[BiO BB] Re: [ssml] Parsing taxonomy from blast output
Ian Donaldson
idonalds at blueprint.org
Fri Apr 1 15:11:35 EST 2005
Hi all
I should also mention that you can retrieve this information using the
SeqHound remote Perl API (or Java/C/C++).
No need to use up disk space or wait for downloads.

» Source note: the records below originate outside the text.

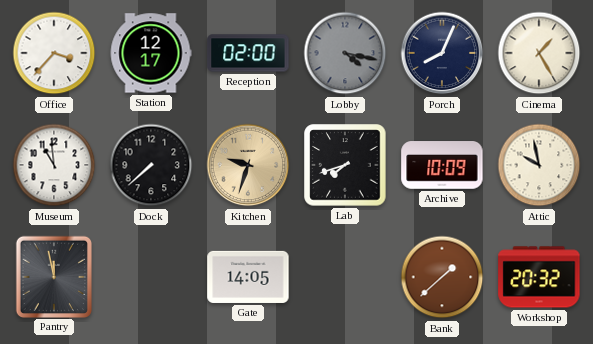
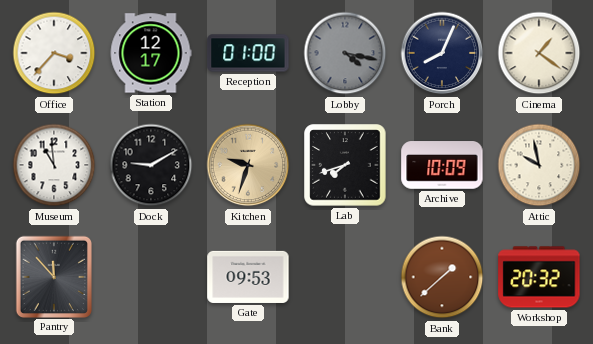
Reception: 02:00 -> 01:00
Cinema: 1:25 -> 1:21
Dock: 7:38 -> 9:10
Pantry: 11:58 -> 11:53
Gate: 14:05 -> 09:53
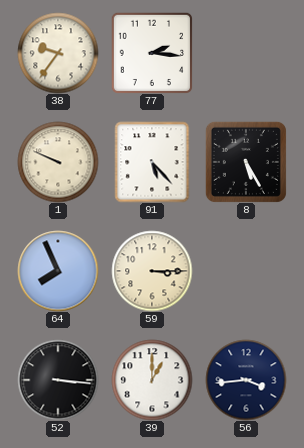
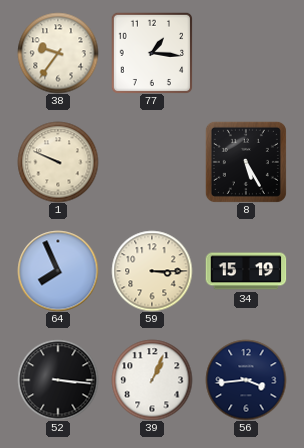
77: 2:16 -> 1:16
91: 5:23 -> none
34: none -> 15:19
39: 1:00 -> 1:04
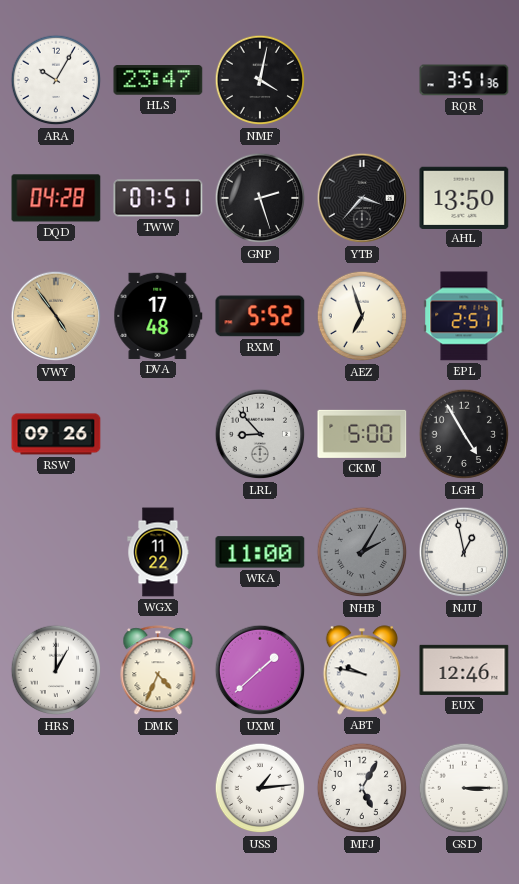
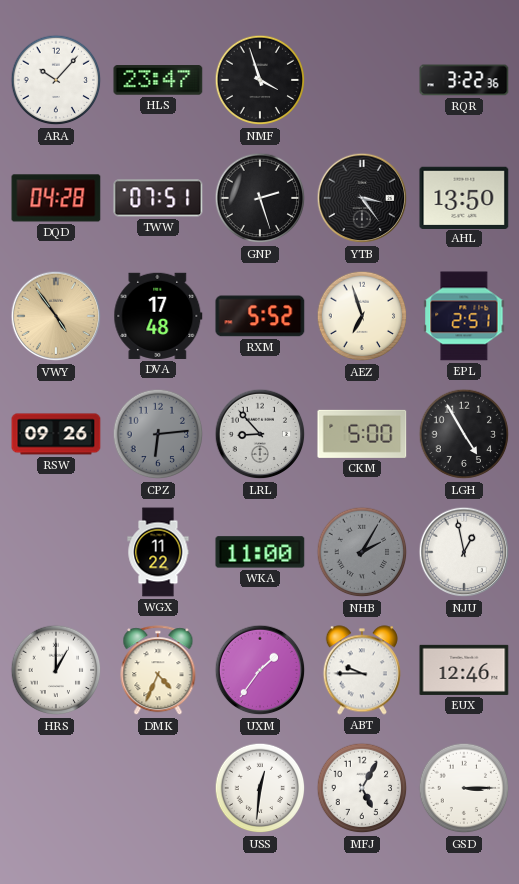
ARA: 10:05 -> 10:07
NMF: 4:02 -> 3:57
RQR: 3:51 -> 3:22
YTB: 3:37 -> 3:24
CPZ: none -> 6:14
UXM: 1:38 -> 1:36
ABT: 9:47 -> 9:45
USS: 1:14 -> 12:31
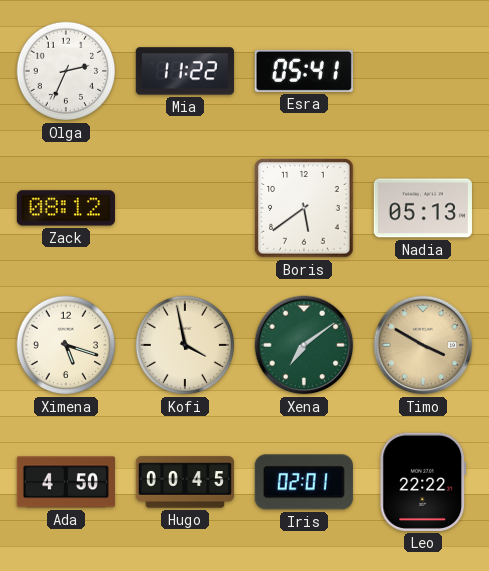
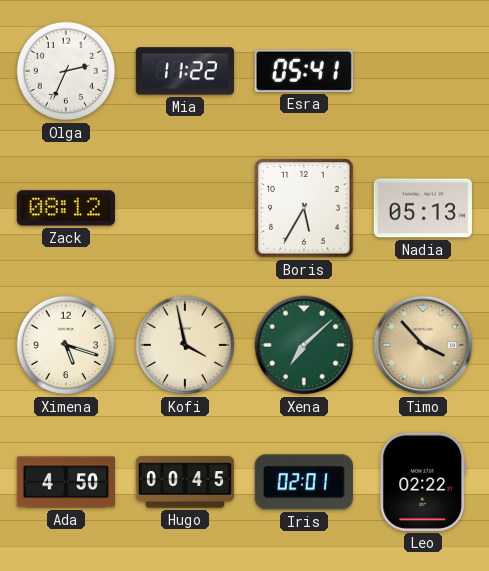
Boris: 5:39 -> 5:35
Xena: 7:09 -> 7:08
Timo: 3:50 -> 3:53
Leo: 22:22 -> 02:22
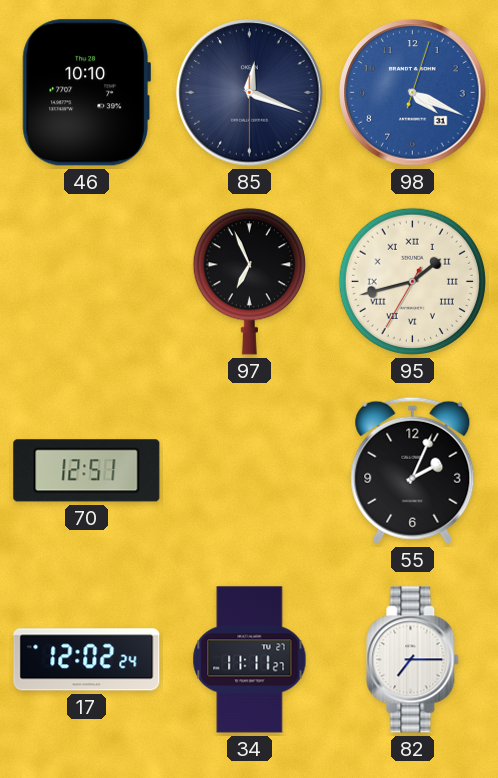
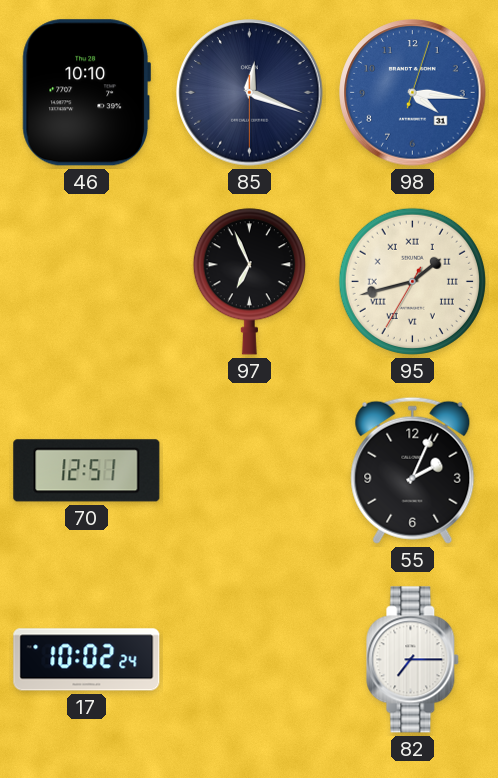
98: 4:19 -> 4:16
17: 12:02 -> 10:02
34: 11:11 -> none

The call is SHoundTaxIDFromGi described here:
http://www.blueprint.org/seqhound/apifunctsdet.html#SHoundTaxIDFromGi
You can download the API from here:
ftp://ftp.blueprint.org/pub/SeqHound/Code/
and follow the enclosed instructions to get started or look at the first few
pages of the SeqHound Manual
http://www.blueprint.org/seqhound/seqhound_documentation.html.
Taxid assignments to Gi's are updated daily as part of the core module.
Check here
http://seqhound.blueprint.org/report.html
Other API calls can also provide you with names of taxons.
Cheers
Ian
-----Original Message-----
From:
bio_bulletin_board-bounces+idonalds=blueprint.org at bioinformatics.org
[mailto:bio_bulletin_board-bounces+idonalds=blueprint.org at bioinformatics
.org]On Behalf Of Dan Bolser
Sent: April 1, 2005 12:40 PM
To: Goel, Manisha
Cc: ssml-general at bioinformatics.org;
bio_bulletin_board at bioinformatics.org; pdb-l at sdsc.edu
Subject: [BiO BB] Re: [ssml] Parsing taxonomy from blast output
On Fri, 1 Apr 2005, Goel, Manisha wrote:
>Hi All,
>
>I need to parse the blast ouput to get the taxonomy information.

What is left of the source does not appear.